ARUNDHATI ROY : J’étais en Chine il y a déjà un certain temps, et lors d’un meeting, nous parlions de trois somptueux barrages, et j’ai dit, si vous élevez une objection contre un barrage ou un [?] projet en Chine, alors que faites-vous ? Ils ont dit, on écrit une lettre au département Lettres et Requêtes, après quoi on se fait arrêter. J’ai dit, ‘Et bien, vous avez clairement besoin de maoïstes indiens’.
Mais la Chine est intéressante n’est-ce pas ? Qu’à certains égards, elle commence à ressembler à une économie capitaliste administrée par un état communiste. Par conséquent, en Inde, ils pensent à la Chine avec beaucoup d’envie, pensant, ‘Pourquoi nous affaissons-nous avec cette démocratie, tout en lambeaux comme elle est?’; parce qu’on ne peut pas, en Inde, on ne peut véritablement pas faire accepter à la hâte ce projet d’économie de marché sans militarisation. Et pourtant, afin d’être la destination financière favorisée, il faut faire mine d’être une démocratie. Donc, tout ça se passe.
Mais juste, puisque vous avez mentionné la Chine, j’ai dernièrement lu le livre de Kissinger sur la Chine, et il comporte une partie charmante, où il parle de comment, après la place Tian’anmen, les Chinois n’avaient pas pu comprendre le refroidissement des relations avec les Etats-Unis. Ils n’avaient pas pu comprendre comment un pays pouvait mettre les droits de l’homme au centre de sa politique extérieure. [Rires] C’est l’opinion de Kissinger de la politique étrangère des Etats-Unis : les droits de l’homme au centre.
(Anna Hazare et la guerre de la classe moyenne contre les pauvres)
CUNY : Sur cette question de la façon dont cette situation apparaît dans la presse étrangère, dernièrement, quelqu’un comme Anna Hazare a occupé beaucoup plus de place dans la presse que la crise économique et politique dans le centre de l’Inde. Avez-vous une explication pour cela ?
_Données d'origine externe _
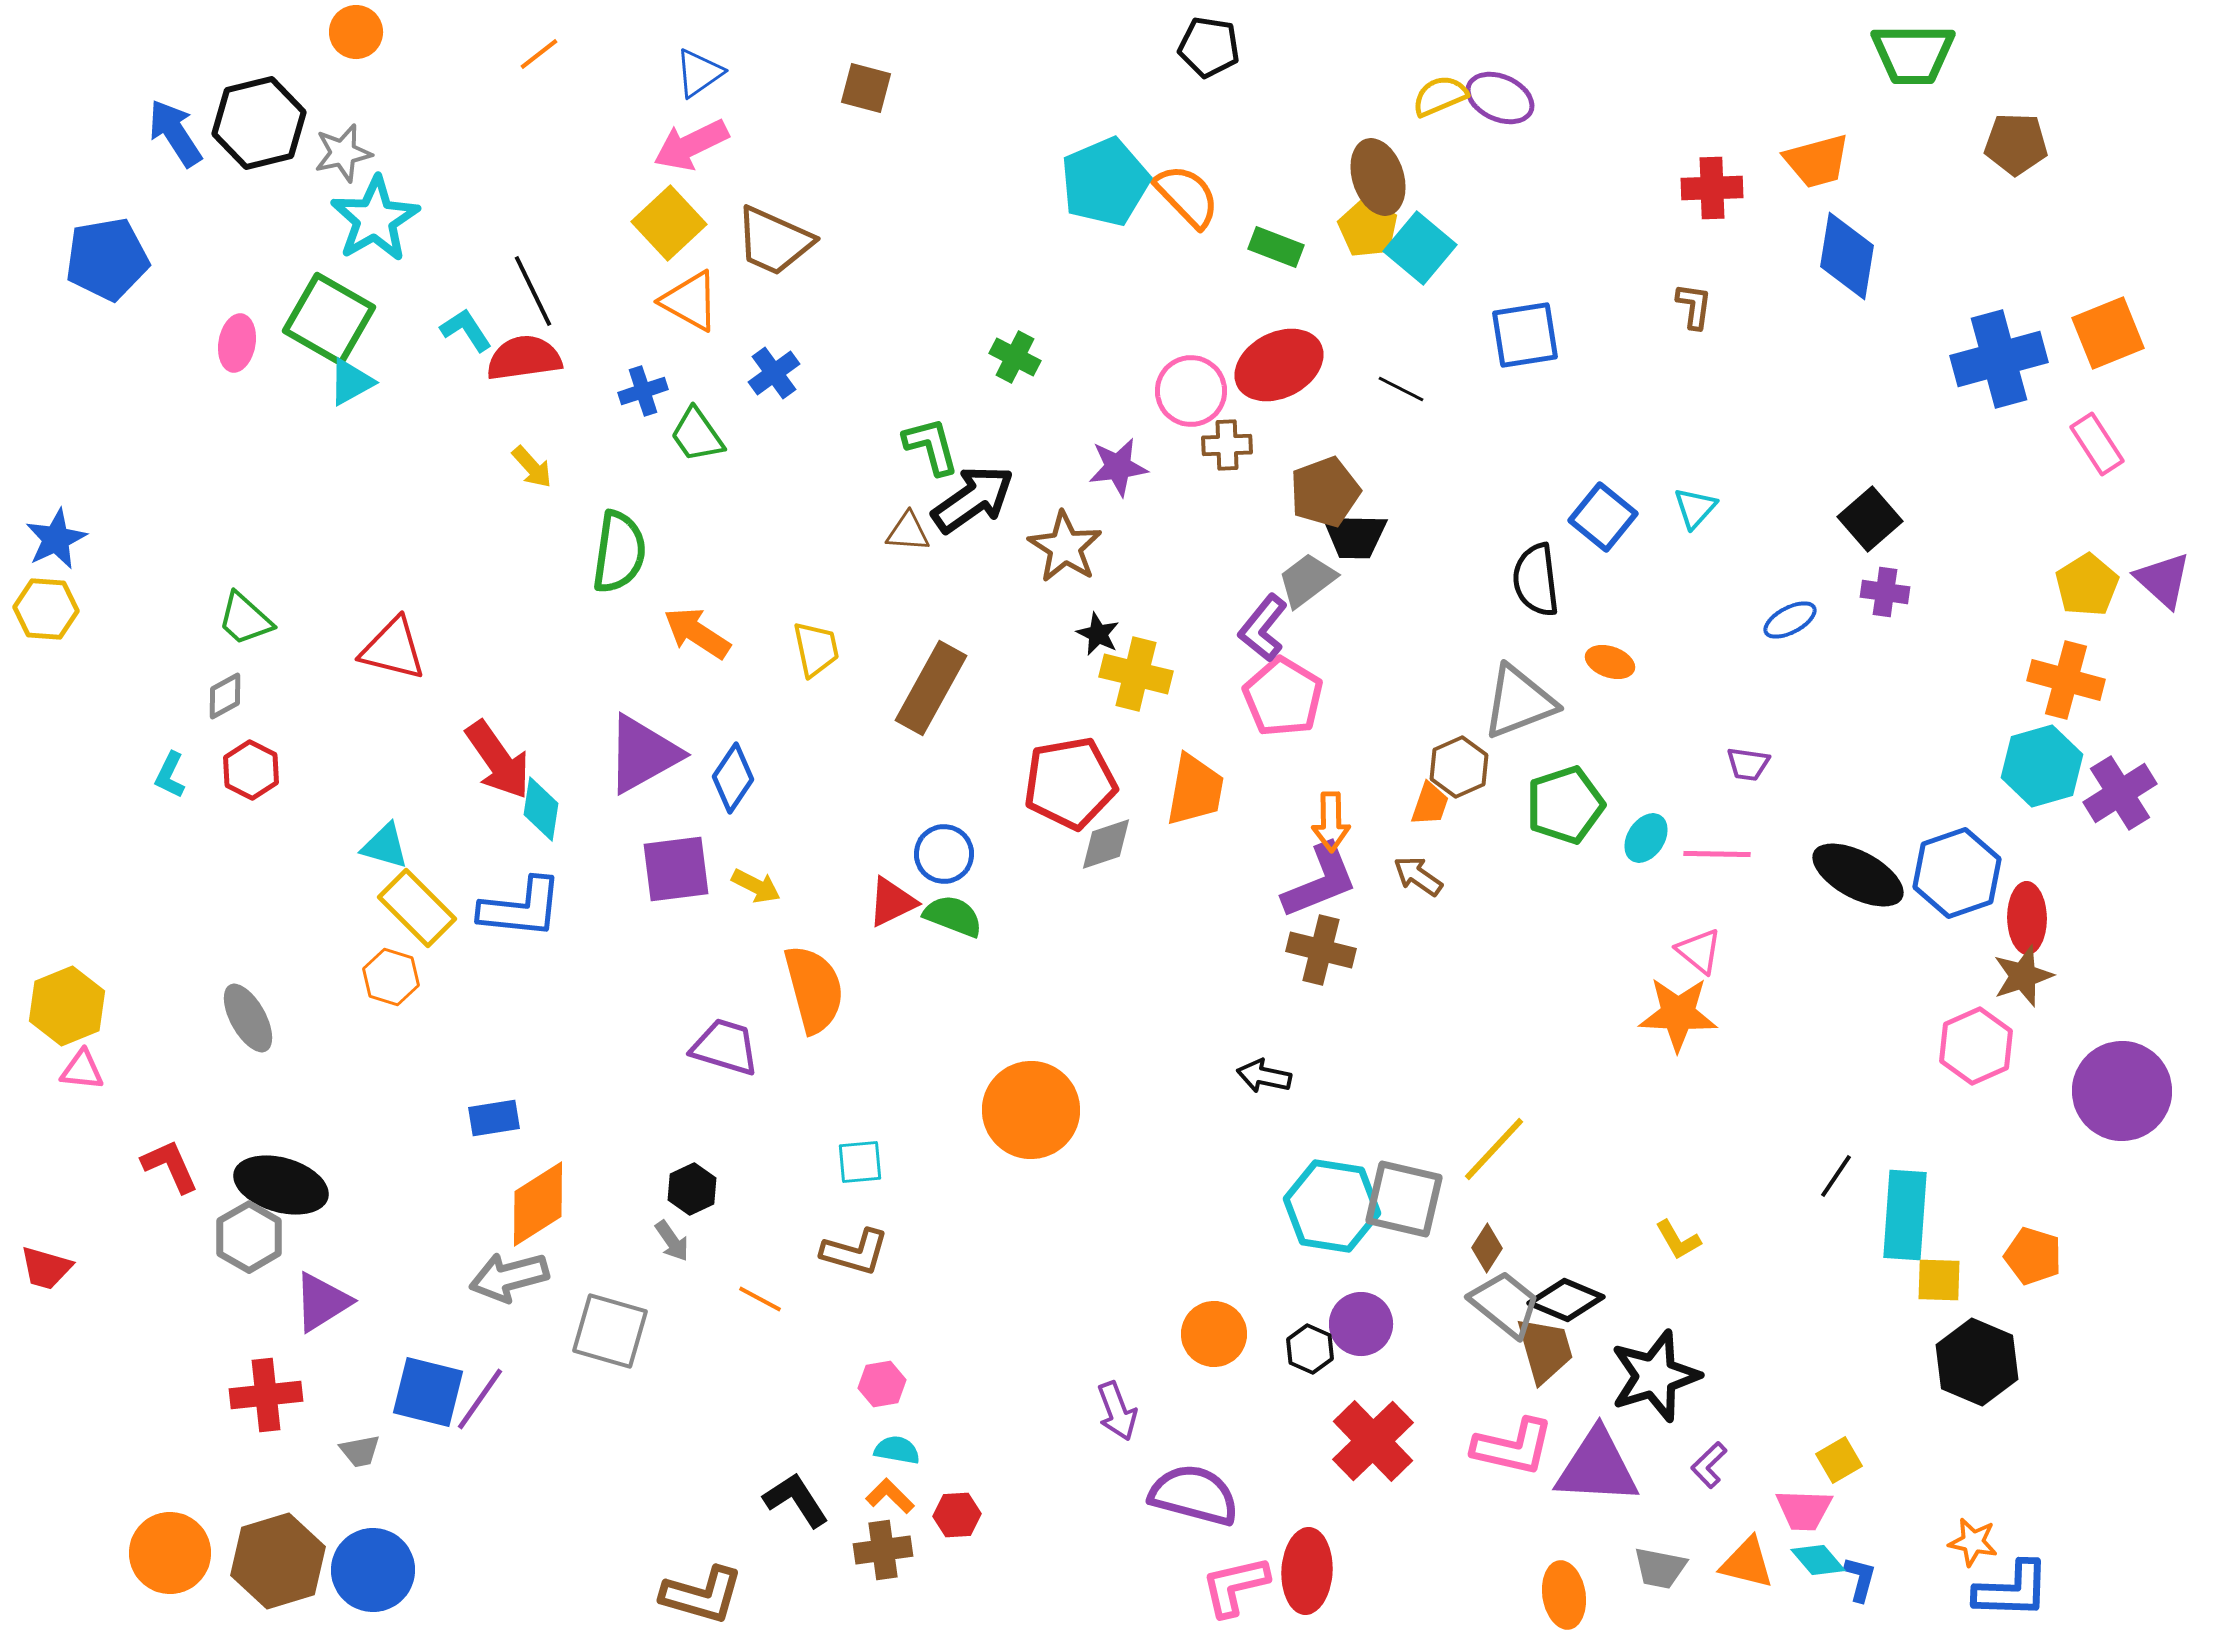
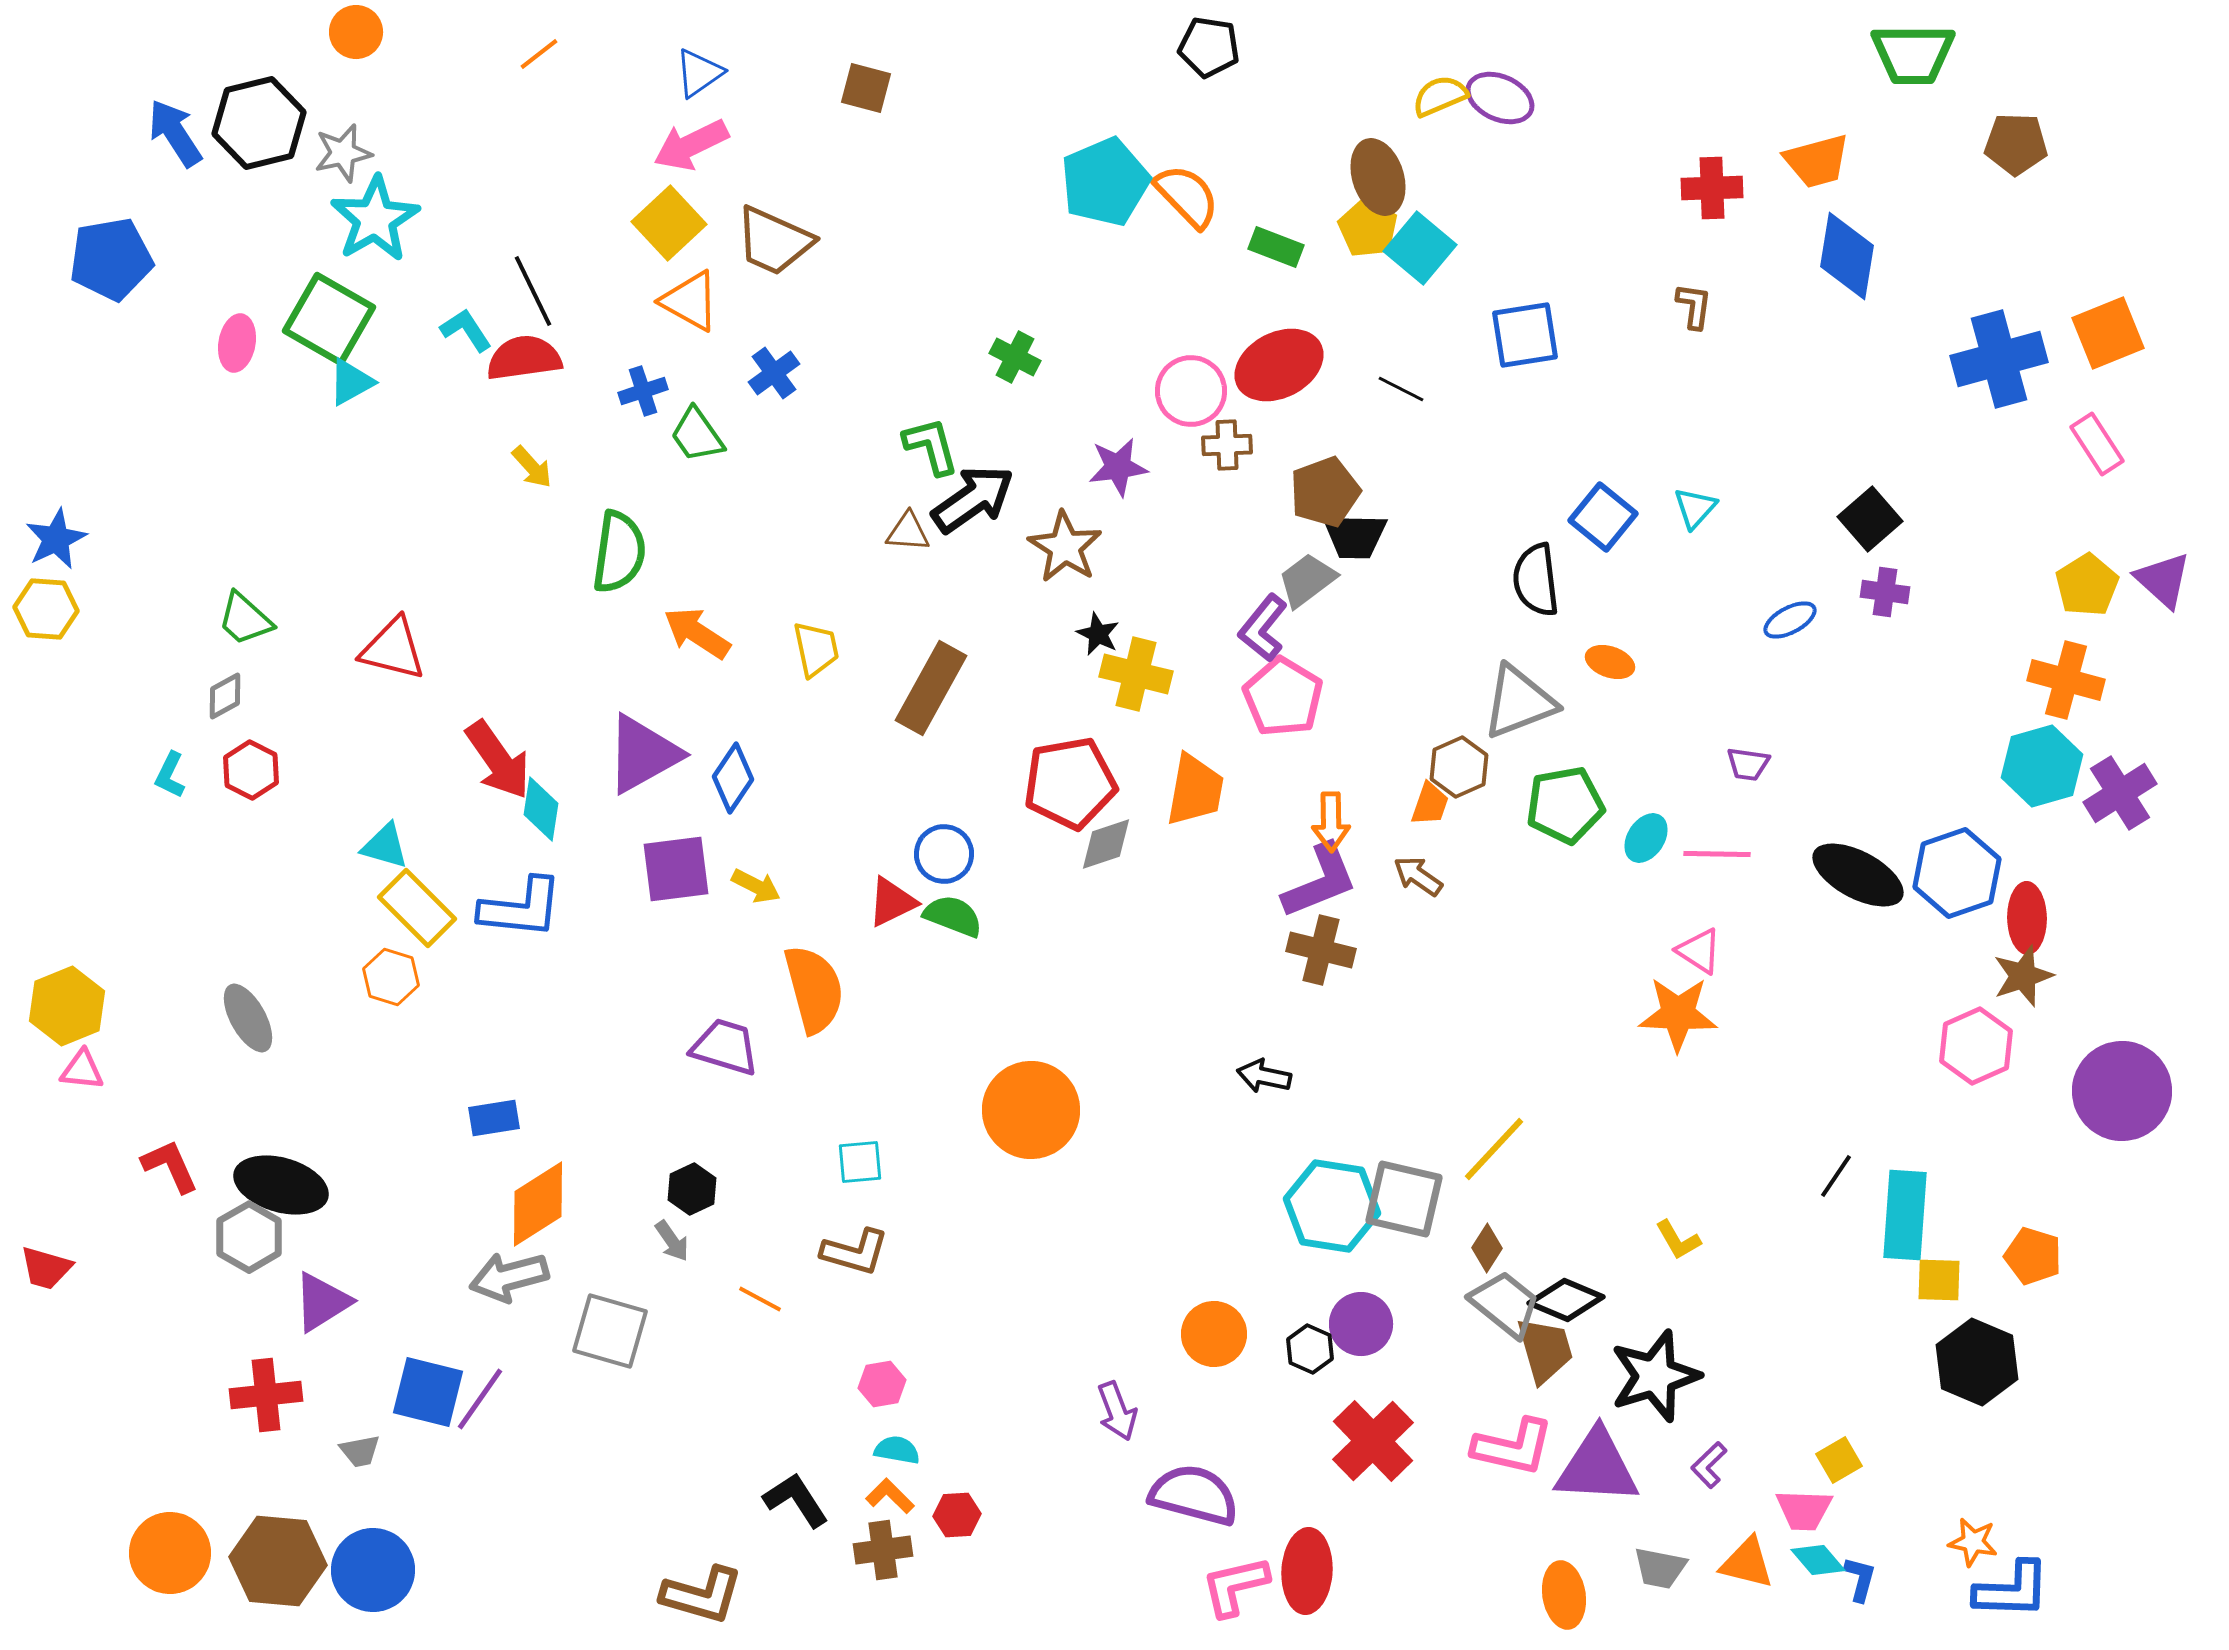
blue pentagon at (107, 259): moved 4 px right
green pentagon at (1565, 805): rotated 8 degrees clockwise
pink triangle at (1699, 951): rotated 6 degrees counterclockwise
brown hexagon at (278, 1561): rotated 22 degrees clockwise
ARUNDHATI ROY : Anna Hazare. [Rires] Je pense que la plus proche explication à ce mouvement est le Tea Party ici. Ce qui s’est passé en Inde est vraiment très intéressant. En fait, juste avant que ce mouvement ne, comme qui dirait, fasse surface, le gouvernement, les sociétés et les médias étaient ébranlés par un scandale, connu comme le 2G, qui était au fond, la vente de licences de téléphone mobile. Et fondamentalement, depuis les sociétés, les lobbyistes des médias, le ministre de l’information jusqu’au premier ministre, ces gens étaient impliqués dans la vente de ces licences pour des milliards de dollars à des sociétés privées à des tarifs très bon marché, et puis elles les ont revendues et ont fait d’énormes bénéfices ; tout un tas de conversations téléphoniques ont été écoutées ; et les journalistes des grands médias, les principales entreprises en Inde, tous ces gens étaient impliqués.
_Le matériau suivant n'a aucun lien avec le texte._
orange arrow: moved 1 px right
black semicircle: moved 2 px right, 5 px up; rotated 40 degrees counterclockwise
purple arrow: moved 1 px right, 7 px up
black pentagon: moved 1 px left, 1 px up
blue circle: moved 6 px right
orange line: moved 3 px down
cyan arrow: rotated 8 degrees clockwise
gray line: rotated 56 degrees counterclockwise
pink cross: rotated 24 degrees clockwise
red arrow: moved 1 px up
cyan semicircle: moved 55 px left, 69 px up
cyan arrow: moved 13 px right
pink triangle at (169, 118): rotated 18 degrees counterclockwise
Tout à coup, pour la première fois, tout le lustre de ‘les sociétés sont honnêtes et efficaces’ s’est effondré ; il a volé en éclat. Et subitement, ce mouvement anti-corruption est né, soutenu — sournoisement soutenu — par l’extrême droite, par les fascistes, par la RSS [Rashtriya Swayamsevak Sangh ou Organisation Patriotique Nationale]; mais ne dévoilant pas leurs intentions. Mais ils ne parlaient pas de la corruption du gouvernement et leur mouvement était soutenu par les mass-médias, 24 heures sur 24, 7 jours sur 7. Il n’y avait pas un, pas un seul petit slogan contre la moindre société. Il s’agissait juste… pas même simplement du gouvernement, mais simplement du parti au pouvoir, qui est le Congrès parce que vous savez, il y avait tellement de la droite derrière tout ça.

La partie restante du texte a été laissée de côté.